Prep boys basketball: Title chase sparks junior's work ethic
Junior Mitch Grant is on a mission to leave a legacy for the East boys basketball team and has pulled out all of the stops to make an impact.
"I don't want to be mediocre or average," Grant said. "I want to be great."
It's been 32 years since East hung a state championship banner in Mickey Oswald Gymnasium. There is a slew of regional titles, but those are just a reminder that Grant and the Leopards need to work harder every practice and every game.
To be the best, the 6-foot-3 Grant has found the courage to push himself harder than he could dream and give everything he has to his teammates.
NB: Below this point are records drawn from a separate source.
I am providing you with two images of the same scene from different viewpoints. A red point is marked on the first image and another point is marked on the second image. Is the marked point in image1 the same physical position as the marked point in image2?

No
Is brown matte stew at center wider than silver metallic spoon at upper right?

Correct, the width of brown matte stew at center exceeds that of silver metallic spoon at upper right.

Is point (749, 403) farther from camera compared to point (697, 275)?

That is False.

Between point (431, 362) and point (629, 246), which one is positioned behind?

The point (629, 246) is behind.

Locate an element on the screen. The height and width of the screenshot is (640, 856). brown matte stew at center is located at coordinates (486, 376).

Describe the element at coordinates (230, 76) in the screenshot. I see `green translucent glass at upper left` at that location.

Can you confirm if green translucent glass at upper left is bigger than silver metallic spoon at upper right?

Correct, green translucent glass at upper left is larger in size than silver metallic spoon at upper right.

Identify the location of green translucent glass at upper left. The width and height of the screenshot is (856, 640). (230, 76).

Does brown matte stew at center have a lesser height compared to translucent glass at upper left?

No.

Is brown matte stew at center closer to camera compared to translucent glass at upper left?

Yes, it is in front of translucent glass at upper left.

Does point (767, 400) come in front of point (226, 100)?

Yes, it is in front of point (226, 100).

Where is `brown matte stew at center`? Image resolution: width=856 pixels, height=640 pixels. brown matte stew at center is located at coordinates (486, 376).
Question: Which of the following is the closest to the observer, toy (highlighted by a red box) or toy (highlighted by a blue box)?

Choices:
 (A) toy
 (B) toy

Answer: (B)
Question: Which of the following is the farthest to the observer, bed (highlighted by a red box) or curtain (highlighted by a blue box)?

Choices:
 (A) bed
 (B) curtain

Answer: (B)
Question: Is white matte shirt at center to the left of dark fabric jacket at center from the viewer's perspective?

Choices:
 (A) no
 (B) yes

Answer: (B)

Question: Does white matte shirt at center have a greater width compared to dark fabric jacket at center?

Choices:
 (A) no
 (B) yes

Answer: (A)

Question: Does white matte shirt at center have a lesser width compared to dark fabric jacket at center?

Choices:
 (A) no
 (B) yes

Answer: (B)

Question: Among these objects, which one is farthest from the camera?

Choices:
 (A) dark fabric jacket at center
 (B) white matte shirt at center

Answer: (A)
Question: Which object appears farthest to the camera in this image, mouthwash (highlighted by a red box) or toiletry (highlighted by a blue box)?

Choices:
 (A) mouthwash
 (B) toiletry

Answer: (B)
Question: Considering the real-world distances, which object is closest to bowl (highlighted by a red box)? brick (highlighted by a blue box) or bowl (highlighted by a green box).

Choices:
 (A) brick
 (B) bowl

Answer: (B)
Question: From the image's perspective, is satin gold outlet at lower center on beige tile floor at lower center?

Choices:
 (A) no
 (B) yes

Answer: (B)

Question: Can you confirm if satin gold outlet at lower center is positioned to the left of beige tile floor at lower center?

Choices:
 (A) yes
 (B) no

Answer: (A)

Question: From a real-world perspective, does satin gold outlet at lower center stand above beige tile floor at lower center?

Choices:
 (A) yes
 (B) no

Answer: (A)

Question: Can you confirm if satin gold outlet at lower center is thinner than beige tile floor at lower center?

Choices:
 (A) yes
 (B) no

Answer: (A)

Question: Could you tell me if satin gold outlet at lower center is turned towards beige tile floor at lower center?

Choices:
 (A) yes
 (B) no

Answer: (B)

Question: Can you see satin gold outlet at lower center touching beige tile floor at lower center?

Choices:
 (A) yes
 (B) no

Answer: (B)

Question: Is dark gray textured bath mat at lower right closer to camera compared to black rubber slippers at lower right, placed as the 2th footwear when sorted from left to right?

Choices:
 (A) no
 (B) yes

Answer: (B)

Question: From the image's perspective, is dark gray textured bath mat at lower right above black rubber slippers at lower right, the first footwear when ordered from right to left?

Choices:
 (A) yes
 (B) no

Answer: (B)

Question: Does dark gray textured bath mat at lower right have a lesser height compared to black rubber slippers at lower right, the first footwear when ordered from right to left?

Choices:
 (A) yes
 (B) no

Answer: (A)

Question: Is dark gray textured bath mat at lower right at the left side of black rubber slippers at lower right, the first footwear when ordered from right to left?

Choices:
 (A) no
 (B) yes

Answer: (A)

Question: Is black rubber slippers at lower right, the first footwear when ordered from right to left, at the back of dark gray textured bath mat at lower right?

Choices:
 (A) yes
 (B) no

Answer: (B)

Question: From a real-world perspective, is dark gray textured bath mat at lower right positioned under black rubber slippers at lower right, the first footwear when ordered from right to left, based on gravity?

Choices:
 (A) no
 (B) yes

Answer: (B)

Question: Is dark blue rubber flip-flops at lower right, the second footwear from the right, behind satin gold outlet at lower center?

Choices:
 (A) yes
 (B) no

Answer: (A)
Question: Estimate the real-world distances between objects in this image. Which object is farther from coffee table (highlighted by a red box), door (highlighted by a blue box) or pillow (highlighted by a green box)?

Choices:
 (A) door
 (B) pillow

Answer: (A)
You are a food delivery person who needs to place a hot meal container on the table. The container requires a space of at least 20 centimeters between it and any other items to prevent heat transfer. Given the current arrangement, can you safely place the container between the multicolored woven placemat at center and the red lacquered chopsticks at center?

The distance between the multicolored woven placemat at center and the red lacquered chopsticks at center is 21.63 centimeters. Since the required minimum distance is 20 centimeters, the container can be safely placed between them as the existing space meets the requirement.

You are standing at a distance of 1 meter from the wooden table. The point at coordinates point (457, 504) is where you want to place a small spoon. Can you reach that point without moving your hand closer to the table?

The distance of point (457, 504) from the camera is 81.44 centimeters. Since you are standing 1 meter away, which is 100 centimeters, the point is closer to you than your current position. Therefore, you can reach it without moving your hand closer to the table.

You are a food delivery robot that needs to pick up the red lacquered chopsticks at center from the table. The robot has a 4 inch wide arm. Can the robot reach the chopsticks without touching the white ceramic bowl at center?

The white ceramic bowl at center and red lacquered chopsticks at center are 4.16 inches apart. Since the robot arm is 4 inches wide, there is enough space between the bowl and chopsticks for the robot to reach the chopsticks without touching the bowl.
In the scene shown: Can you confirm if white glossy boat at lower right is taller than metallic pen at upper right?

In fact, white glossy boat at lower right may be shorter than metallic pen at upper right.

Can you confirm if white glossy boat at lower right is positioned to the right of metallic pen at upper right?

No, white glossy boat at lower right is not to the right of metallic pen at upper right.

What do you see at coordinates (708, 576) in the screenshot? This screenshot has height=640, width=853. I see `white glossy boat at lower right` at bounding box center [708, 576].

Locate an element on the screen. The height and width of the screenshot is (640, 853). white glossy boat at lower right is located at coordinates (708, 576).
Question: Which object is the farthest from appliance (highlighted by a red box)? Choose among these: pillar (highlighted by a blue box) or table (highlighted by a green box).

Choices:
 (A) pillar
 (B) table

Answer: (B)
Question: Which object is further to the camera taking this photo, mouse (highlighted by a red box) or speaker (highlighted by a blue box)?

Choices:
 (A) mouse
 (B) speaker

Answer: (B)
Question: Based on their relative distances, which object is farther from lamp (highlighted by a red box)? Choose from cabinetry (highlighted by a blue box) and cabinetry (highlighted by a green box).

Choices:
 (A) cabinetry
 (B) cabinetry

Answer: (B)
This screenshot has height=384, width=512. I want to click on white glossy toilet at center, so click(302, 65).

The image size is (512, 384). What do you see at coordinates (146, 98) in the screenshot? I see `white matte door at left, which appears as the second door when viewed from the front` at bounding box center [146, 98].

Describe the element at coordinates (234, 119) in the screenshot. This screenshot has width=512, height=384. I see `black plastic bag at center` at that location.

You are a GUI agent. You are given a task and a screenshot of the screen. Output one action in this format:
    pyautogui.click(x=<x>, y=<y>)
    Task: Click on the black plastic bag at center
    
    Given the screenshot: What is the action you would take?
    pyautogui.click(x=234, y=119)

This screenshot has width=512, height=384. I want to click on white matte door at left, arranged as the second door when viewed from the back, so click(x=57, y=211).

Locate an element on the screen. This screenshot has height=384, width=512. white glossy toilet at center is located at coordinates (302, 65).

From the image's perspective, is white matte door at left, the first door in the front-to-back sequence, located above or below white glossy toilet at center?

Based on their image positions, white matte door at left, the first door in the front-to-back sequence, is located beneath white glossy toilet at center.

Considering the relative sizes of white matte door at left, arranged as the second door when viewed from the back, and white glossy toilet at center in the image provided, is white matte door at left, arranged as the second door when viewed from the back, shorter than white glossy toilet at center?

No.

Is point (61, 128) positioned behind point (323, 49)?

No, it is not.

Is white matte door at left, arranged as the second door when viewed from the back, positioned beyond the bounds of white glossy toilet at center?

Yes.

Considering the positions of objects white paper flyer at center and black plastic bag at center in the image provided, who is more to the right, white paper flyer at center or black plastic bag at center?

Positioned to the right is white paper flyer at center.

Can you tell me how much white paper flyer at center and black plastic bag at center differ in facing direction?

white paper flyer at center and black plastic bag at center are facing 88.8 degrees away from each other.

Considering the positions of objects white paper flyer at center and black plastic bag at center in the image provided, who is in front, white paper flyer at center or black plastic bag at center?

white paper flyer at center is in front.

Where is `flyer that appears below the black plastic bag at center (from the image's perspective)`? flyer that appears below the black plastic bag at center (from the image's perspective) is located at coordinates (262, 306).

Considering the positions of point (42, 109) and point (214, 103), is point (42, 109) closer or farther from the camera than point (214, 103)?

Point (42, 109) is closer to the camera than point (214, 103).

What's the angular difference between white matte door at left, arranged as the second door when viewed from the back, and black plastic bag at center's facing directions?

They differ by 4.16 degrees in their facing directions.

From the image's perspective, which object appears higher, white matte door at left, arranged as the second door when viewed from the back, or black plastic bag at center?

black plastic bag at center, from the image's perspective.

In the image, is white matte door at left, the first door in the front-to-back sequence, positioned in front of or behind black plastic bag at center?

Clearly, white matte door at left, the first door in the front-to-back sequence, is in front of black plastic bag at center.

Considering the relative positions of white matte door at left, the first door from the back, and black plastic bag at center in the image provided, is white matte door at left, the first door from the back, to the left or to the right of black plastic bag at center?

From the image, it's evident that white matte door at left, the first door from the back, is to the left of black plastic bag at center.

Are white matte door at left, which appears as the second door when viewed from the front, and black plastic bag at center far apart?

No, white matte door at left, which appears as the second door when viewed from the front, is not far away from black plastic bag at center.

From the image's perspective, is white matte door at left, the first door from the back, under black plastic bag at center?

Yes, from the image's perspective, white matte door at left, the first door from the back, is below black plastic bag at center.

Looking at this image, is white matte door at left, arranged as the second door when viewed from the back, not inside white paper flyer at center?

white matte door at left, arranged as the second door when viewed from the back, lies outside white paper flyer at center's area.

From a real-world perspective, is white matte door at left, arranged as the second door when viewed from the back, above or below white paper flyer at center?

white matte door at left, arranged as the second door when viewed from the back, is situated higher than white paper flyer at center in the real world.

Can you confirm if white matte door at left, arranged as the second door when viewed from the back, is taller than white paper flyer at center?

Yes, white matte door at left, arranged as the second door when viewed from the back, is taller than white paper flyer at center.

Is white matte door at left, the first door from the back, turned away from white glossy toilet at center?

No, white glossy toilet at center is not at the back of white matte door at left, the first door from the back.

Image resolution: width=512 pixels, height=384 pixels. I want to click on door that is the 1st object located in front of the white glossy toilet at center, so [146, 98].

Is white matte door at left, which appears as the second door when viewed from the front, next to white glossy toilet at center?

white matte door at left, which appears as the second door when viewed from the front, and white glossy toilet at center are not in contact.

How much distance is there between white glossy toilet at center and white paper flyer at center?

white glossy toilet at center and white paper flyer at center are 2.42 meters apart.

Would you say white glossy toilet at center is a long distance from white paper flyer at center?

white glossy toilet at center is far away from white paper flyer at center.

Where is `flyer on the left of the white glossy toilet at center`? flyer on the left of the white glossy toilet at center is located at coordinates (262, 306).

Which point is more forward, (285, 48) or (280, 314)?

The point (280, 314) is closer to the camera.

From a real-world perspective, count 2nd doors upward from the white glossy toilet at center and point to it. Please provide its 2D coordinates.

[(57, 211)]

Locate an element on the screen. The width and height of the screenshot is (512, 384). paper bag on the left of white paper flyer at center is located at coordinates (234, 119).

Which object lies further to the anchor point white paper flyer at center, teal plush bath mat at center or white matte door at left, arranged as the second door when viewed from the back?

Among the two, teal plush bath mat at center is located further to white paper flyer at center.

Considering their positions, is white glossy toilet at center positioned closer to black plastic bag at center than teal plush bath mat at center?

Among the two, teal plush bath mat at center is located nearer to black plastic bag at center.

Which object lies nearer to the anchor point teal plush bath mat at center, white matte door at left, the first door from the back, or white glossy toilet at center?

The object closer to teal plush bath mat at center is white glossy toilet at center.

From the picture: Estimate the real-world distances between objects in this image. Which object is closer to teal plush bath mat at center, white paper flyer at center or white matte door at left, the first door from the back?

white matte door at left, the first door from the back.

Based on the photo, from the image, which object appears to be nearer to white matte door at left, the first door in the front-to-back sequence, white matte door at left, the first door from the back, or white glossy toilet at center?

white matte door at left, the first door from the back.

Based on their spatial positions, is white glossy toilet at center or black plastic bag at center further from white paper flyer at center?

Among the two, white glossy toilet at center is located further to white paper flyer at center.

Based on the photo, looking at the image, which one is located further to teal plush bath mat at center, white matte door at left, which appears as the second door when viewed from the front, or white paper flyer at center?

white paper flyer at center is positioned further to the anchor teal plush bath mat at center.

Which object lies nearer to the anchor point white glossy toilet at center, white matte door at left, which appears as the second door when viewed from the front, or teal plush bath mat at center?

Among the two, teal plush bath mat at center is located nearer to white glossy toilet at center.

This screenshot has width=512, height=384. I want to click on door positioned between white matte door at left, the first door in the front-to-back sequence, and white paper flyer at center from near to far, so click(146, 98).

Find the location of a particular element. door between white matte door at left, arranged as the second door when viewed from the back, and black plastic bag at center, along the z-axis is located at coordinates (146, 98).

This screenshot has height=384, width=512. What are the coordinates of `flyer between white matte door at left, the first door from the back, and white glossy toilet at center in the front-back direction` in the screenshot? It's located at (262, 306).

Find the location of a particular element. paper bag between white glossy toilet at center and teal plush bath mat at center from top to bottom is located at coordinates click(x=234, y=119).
"We worked so hard in the offseason to be ready for this year," Grant said. "I never want to walk off the court wishing we could have that one back."
Preston Curtis, John Fakahafua, Connor Pardoe and University of Utah commit Parker Van Dyke round out a Leopards starting lineup that is committed to working harder than its opponents. Grant said that his team's strength is its ability to make adjustments and never back down from a challenge.
"We expect contributions from different guys every night," he said. "This is a solid group of guys who work their tail off."
Grant was awarded a captainship because his on- and off-court leadership gives the Leopards the charge they need in a tough regional schedule. According to coach Skip Lowe, Grant's aggressive play and knack for bringing in rebounds are the junior's biggest strengths.
"He's never shy or afraid of a situation," Lowe said. "He's fearless under the basket and never holds back when he is on the court."
Grant is second in scoring behind Van Dyke with 156 points this season. It is his 63 rebounds that make the biggest impact for East.
"My dad said I got a knack for getting the ball," Grant said. "With my timing, I like to get up there and grab the big boards."
Lowe believes Grant has a bright basketball future at East. He'll be leading the squad next year, but in the meantime, he is an important role player who does whatever is needed.
"He's the kind of kid that coaches love to have on the court," Lowe said. "He's tough, unselfish and a really good kid. Teams better look out for him."
Eyes on the hoop
Mitch Grant's last-minute steal and layup in the overtime victory over Murray was the difference in East's 69-61 victory.
Grant focuses exclusively on basketball. He used to play baseball and football.